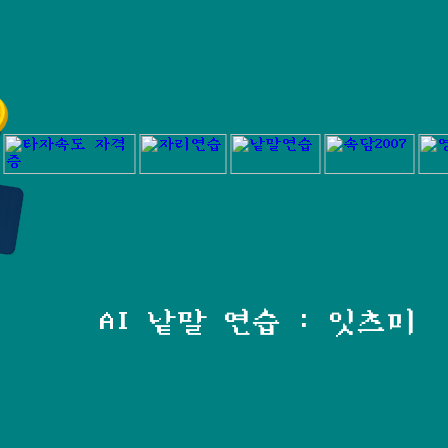
AI 낱말 연습 : 잇츠미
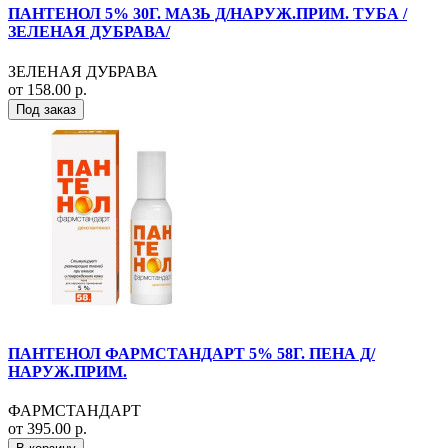
ПАНТЕНОЛ 5% 30Г. МАЗЬ Д/НАРУЖ.ПРИМ. ТУБА /
ЗЕЛЕНАЯ ДУБРАВА/
ЗЕЛЕНАЯ ДУБРАВА
от 158.00 р.
Под заказ
ПАНТЕНОЛ ФАРМСТАНДАРТ 5% 58Г. ПЕНА Д/
НАРУЖ.ПРИМ.
ФАРМСТАНДАРТ
от 395.00 р.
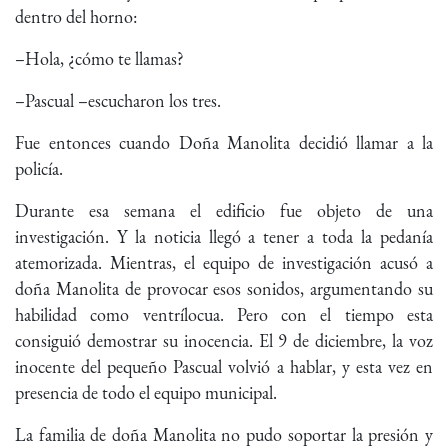
dentro del horno:
–Hola, ¿cómo te llamas?
–Pascual –escucharon los tres.
Fue entonces cuando Doña Manolita decidió llamar a la
policía.
Durante esa semana el edificio fue objeto de una
investigación. Y la noticia llegó a tener a toda la pedanía
atemorizada. Mientras, el equipo de investigación acusó a
doña Manolita de provocar esos sonidos, argumentando su
habilidad como ventrílocua. Pero con el tiempo esta
consiguió demostrar su inocencia. El 9 de diciembre, la voz
inocente del pequeño Pascual volvió a hablar, y esta vez en
presencia de todo el equipo municipal.
La familia de doña Manolita no pudo soportar la presión y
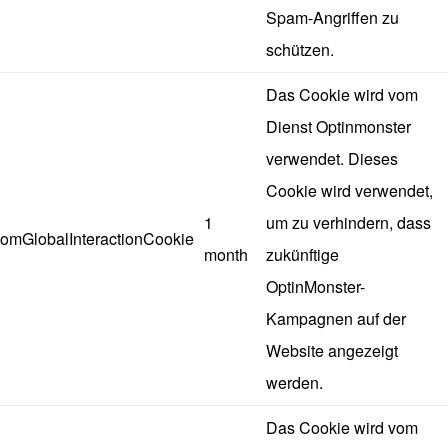
Spam-Angriffen zu
schützen.
Das Cookie wird vom
Dienst Optinmonster
verwendet. Dieses
Cookie wird verwendet,
1
um zu verhindern, dass
omGlobalInteractionCookie
month
zukünftige
OptinMonster-
Kampagnen auf der
Website angezeigt
werden.
Das Cookie wird vom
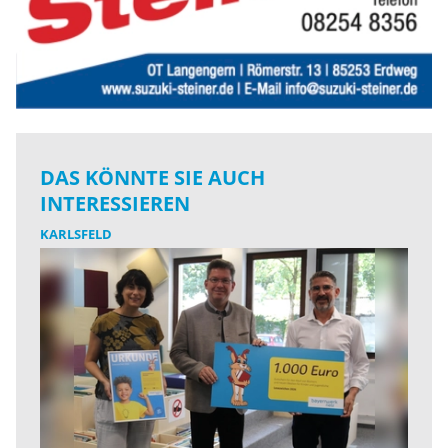
DAS KÖNNTE SIE AUCH
INTERESSIEREN
KARLSFELD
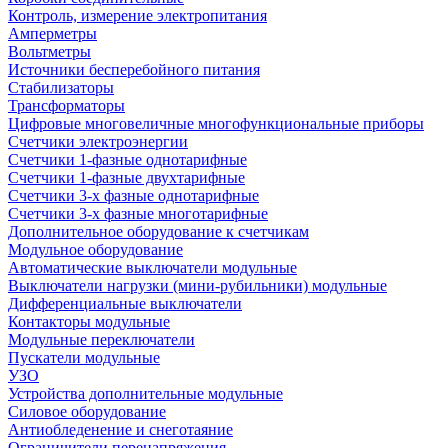
Контроль, измерение электропитания
Амперметры
Вольтметры
Источники бесперебойного питания
Стабилизаторы
Трансформаторы
Цифровые многовеличные многофункциональные приборы
Счетчики электроэнергии
Счетчики 1-фазные однотарифные
Счетчики 1-фазные двухтарифные
Счетчики 3-х фазные однотарифные
Счетчики 3-х фазные многотарифные
Дополнительное оборудование к счетчикам
Модульное оборудование
Автоматические выключатели модульные
Выключатели нагрузки (мини-рубильники) модульные
Дифференциальные выключатели
Контакторы модульные
Модульные переключатели
Пускатели модульные
УЗО
Устройства дополнительные модульные
Силовое оборудование
Антиобледенение и снеготаяние
Ограничители перенапряжения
★ ★ ★ ★ ★
▶ [WHAT IS EXPECTED] The expected output is the full material above, word for word, without pictures.

▶ [YOUR RESPONSE]
AI 낱말 연습 : 잇츠미
ПАНТЕНОЛ 5% 30Г. МАЗЬ Д/НАРУЖ.ПРИМ. ТУБА /
ЗЕЛЕНАЯ ДУБРАВА/
ЗЕЛЕНАЯ ДУБРАВА
от 158.00 р.
Под заказ
ПАНТЕНОЛ ФАРМСТАНДАРТ 5% 58Г. ПЕНА Д/
НАРУЖ.ПРИМ.
ФАРМСТАНДАРТ
от 395.00 р.
dentro del horno:
–Hola, ¿cómo te llamas?
–Pascual –escucharon los tres.
Fue entonces cuando Doña Manolita decidió llamar a la
policía.
Durante esa semana el edificio fue objeto de una
investigación. Y la noticia llegó a tener a toda la pedanía
atemorizada. Mientras, el equipo de investigación acusó a
doña Manolita de provocar esos sonidos, argumentando su
habilidad como ventrílocua. Pero con el tiempo esta
consiguió demostrar su inocencia. El 9 de diciembre, la voz
inocente del pequeño Pascual volvió a hablar, y esta vez en
presencia de todo el equipo municipal.
La familia de doña Manolita no pudo soportar la presión y
Spam-Angriffen zu
schützen.
Das Cookie wird vom
Dienst Optinmonster
verwendet. Dieses
Cookie wird verwendet,
1
um zu verhindern, dass
omGlobalInteractionCookie
month
zukünftige
OptinMonster-
Kampagnen auf der
Website angezeigt
werden.
Das Cookie wird vom
DAS KÖNNTE SIE AUCH
INTERESSIEREN
KARLSFELD
Контроль, измерение электропитания
Амперметры
Вольтметры
Источники бесперебойного питания
Стабилизаторы
Трансформаторы
Цифровые многовеличные многофункциональные приборы
Счетчики электроэнергии
Счетчики 1-фазные однотарифные
Счетчики 1-фазные двухтарифные
Счетчики 3-х фазные однотарифные
Счетчики 3-х фазные многотарифные
Дополнительное оборудование к счетчикам
Модульное оборудование
Автоматические выключатели модульные
Выключатели нагрузки (мини-рубильники) модульные
Дифференциальные выключатели
Контакторы модульные
Модульные переключатели
Пускатели модульные
УЗО
Устройства дополнительные модульные
Силовое оборудование
Антиобледенение и снеготаяние
Ограничители перенапряжения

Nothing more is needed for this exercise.